When finding the percent decrease, you're essentially trying to determine how much a value has reduced in relation to the original amount. This is especially useful in various fields such as finance, population studies, and general mathematics. To find the percent decrease, you follow these steps:

First, identify the original number and the new number. In our example, the original number of grizzly bears in 2010 was 602, and the new number in 2011 was 593.

Next, calculate the decline by subtracting the new number from the original number. In the exercise, this would result in: 602 - 593 = 9.

Once you have the decline, you move on to convert this value into a percentage. This transformation involves several critical steps, including decimal conversion and rounding.

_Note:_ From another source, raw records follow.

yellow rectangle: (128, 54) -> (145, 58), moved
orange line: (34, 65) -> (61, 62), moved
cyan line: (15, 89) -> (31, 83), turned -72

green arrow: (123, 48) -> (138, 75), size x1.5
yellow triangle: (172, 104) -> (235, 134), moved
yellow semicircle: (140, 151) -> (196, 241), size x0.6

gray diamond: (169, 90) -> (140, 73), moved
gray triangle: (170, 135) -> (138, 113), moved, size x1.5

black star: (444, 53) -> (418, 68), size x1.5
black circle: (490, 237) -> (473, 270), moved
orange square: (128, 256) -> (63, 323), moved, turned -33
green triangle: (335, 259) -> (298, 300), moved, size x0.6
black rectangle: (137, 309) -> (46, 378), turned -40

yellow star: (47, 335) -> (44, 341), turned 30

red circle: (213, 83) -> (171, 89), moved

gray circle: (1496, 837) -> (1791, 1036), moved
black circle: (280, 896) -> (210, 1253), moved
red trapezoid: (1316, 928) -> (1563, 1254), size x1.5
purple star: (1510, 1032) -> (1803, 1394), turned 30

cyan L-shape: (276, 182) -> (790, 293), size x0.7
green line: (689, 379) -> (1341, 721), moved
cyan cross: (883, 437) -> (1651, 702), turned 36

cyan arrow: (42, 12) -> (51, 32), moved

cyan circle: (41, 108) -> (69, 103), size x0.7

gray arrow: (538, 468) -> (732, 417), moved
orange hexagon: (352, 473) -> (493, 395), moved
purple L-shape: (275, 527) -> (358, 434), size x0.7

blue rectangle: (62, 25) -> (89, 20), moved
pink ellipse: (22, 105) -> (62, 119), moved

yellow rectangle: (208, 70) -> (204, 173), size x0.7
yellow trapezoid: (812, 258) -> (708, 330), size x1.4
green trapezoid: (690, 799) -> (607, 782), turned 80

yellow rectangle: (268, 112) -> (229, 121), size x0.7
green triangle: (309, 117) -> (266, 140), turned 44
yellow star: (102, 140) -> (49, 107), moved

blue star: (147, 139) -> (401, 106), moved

Decimal conversion is essential when dealing with percentages. After you determine the decrease (which is 9 in our example), you need to express this decrease as a fraction of the original number.

You do this by dividing the decrease by the original number: \( \frac{9}{602} \). Calculating this division gives us approximately 0.0149.

This decimal represents the ratio of the decrease to the original number. Decimal conversion helps simplify complex fractions and prepares the value for the next step: converting it to a percentage.

Subtraction is one of the fundamental operations in arithmetic. In the context of percent decrease, subtraction helps us find the difference between the original and new values.

Let's go through the subtraction step-by-step. We were given 602 grizzly bears in 2010 and 593 in 2011. First, you write down the original value (602) and subtract the new value (593): \( 602 - 593 = 9 \).

This result, 9, is the decrease in the number of bears. Subtraction is straightforward but crucial, as it lays the groundwork for further calculations like converting to a decimal and then to a percentage.

Rounding percentages is the final step in this exercise. After converting the decrease into a decimal, we multiply the decimal by 100 to obtain the percentage: \( 0.0149 \times 100 = 1.49 \).

Percentages often require rounding to make them easier to understand or to fit specific criteria (e.g., to the nearest tenth). In our problem, rounding 1.49 to the nearest tenth means examining the digit in the hundredths place. If this digit is 5 or more, round the tenths digit up.

Since 1.49 has a 9 in the hundredths place, we round up the 4 to get 1.5. Therefore, the approximate percent decrease in the grizzly bear population is 1.5%.